Exercise goal: Every line of the records below that holds the word "indent" should be copied out.

Data supplied:
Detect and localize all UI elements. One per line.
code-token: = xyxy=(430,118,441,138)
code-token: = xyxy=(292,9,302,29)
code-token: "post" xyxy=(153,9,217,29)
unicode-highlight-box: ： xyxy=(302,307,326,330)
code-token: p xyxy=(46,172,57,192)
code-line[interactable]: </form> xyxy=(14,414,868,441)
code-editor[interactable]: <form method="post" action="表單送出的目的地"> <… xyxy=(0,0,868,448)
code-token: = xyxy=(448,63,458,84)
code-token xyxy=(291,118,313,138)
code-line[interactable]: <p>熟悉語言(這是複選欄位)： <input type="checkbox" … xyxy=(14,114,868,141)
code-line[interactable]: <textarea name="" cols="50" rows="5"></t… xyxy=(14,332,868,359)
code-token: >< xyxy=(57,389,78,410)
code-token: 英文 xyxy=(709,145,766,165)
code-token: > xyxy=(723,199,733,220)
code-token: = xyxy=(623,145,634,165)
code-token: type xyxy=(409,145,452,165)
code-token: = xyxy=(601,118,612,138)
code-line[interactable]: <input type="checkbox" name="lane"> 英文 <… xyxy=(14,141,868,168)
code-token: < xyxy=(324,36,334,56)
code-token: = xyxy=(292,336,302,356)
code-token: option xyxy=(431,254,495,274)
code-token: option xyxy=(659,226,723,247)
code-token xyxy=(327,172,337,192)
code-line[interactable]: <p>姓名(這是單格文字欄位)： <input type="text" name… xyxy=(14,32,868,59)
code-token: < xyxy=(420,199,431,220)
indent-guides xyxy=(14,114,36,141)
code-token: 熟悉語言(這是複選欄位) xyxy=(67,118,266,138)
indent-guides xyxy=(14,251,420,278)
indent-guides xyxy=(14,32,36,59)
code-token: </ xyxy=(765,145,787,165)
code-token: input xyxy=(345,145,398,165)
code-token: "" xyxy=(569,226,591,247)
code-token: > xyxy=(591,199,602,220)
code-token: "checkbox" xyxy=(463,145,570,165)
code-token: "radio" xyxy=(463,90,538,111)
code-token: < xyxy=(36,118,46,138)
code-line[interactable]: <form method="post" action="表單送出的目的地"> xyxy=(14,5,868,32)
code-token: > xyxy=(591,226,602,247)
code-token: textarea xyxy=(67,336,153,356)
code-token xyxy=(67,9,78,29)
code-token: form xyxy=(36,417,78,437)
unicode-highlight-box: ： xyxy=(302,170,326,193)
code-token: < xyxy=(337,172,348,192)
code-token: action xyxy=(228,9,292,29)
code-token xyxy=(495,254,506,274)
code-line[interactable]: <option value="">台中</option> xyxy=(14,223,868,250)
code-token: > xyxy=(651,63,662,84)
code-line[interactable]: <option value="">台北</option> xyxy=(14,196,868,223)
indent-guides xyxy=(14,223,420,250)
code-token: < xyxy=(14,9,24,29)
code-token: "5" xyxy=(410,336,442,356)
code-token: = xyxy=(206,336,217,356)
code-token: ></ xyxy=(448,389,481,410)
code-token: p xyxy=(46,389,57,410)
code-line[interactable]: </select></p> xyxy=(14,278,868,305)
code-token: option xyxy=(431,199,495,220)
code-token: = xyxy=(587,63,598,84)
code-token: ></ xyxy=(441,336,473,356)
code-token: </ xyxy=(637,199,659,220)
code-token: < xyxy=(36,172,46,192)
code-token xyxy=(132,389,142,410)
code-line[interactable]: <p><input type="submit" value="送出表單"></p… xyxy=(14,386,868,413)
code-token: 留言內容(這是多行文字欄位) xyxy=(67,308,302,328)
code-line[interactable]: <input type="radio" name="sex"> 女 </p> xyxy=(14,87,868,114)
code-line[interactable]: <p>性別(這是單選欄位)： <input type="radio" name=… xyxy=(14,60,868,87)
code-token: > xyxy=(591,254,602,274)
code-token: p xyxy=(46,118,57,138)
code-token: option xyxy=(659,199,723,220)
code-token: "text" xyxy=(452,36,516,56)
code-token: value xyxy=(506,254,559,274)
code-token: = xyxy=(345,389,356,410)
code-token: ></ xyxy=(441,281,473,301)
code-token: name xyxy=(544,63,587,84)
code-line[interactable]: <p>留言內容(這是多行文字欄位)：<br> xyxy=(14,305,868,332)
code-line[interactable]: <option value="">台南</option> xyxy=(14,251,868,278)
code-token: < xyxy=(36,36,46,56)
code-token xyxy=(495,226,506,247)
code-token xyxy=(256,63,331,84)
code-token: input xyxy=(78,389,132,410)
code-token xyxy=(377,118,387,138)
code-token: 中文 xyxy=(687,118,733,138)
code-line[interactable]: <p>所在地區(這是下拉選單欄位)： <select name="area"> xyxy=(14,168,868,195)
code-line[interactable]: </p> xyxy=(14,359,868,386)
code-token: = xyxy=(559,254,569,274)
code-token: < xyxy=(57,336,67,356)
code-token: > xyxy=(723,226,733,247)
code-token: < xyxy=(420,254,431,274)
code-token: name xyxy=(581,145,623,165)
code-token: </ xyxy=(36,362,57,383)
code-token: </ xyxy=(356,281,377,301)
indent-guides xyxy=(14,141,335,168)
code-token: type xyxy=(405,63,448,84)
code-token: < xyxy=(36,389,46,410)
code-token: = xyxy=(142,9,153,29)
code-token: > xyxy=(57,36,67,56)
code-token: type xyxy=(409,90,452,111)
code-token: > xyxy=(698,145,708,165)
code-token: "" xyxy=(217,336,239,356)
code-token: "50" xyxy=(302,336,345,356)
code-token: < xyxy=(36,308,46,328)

Expected answer:
indent-guides xyxy=(14,114,36,141)
indent-guides xyxy=(14,251,420,278)
indent-guides xyxy=(14,32,36,59)
indent-guides xyxy=(14,223,420,250)
indent-guides xyxy=(14,141,335,168)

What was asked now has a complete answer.